The wizard had always found that there was nothing to be lost by being polite, so he indicated the chair across the table and said, "Certainly."
The figure sat, placing the valise upright on a third chair. The penguin arrived with the figure's drink, along with a bowl of ice cubes, then toddled away hurriedly. The drink was very orange, and appeared to have layers.
"If I may," said the wizard, "what is that?"
"A HARVEY WALLBANGER. I'VE NEVER TRIED ONE BEFORE."
A feeling tugged at the back of the wizard's mind. "You seem familiar. Should I know you?"
"PROBABLY."
He thought some more, then he snapped his finger, causing it to emit a brief spark of flame. "Ah! Now I remember. I saw your picture in the program. You're Death. You're here to give the keynote."
"AMONG OTHER THINGS."
"That's a bit cryptic, isn't it?"
Death shrugged, then plucked up some ice cubes from the bowl and wrapped the bony fingers of his right hand around them. "AH, THAT'S BETTER." He got up and grabbed a towel from the bar, wrapped his hand in it, and sat back down. "I'VE JUST COME FROM AN AUTOGRAPH SESSION, AND MY HAND WAS BEGINNING TO CRAMP UP."

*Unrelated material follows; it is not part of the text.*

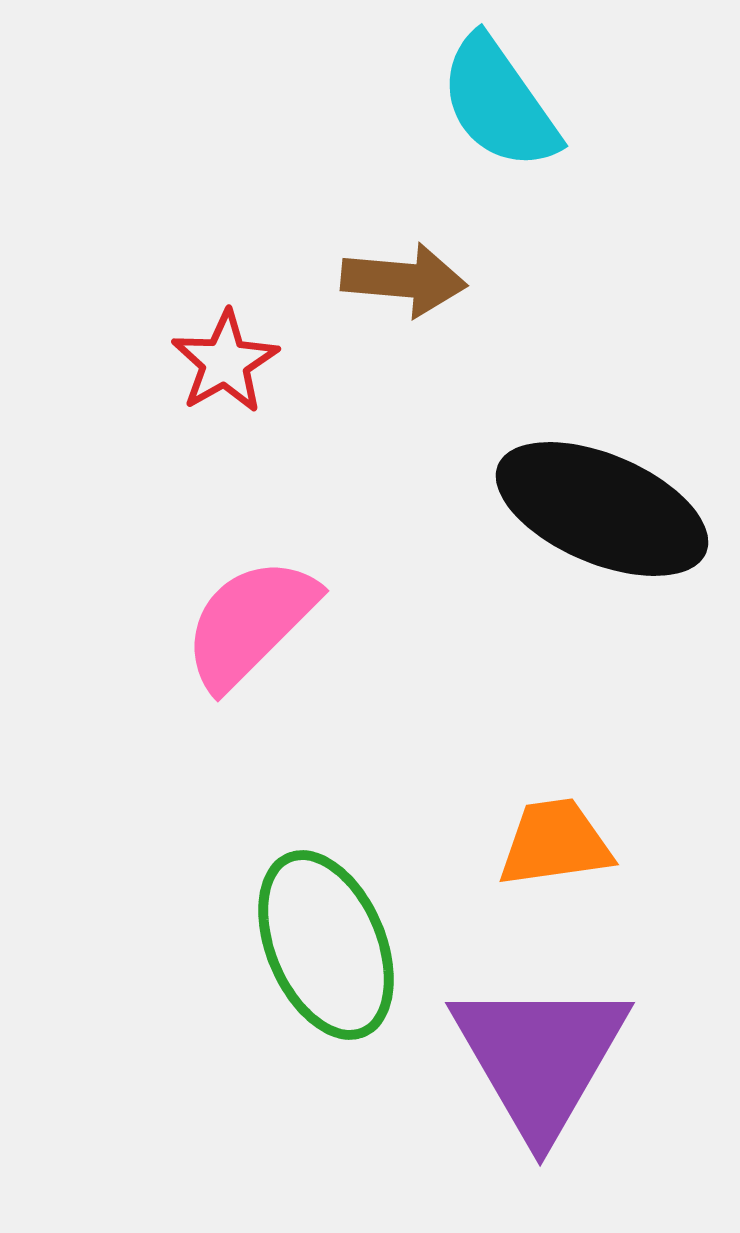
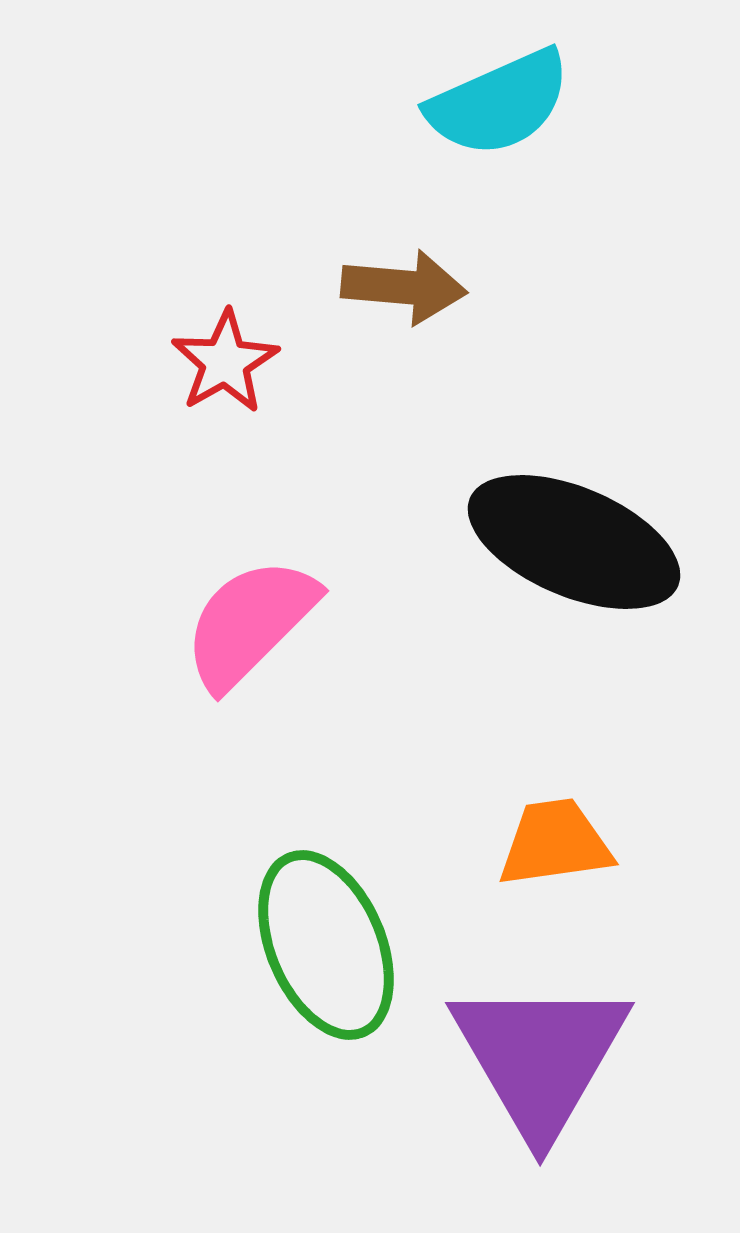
cyan semicircle: rotated 79 degrees counterclockwise
brown arrow: moved 7 px down
black ellipse: moved 28 px left, 33 px down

"I can sympathize. I used to get asked for my autograph all the time. Now I'm just the old guy they put on the panels to add a little gravitas while the flavors of the month prattle on about mystical singularities and cybermagic and suchlike."
"THERE WAS ONE FELLOW HAD ME SIGN FIFTEEN PHOTOS, BUT HE ONLY WANTED THE FIRST ONE PERSONALIZED. HE SAID THE REST WERE FOR HIS GRANDMOTHERS."
"I hate to say it, but they're probably up on eBay already."
"YOU'RE PROBABLY RIGHT." Death shrugged again.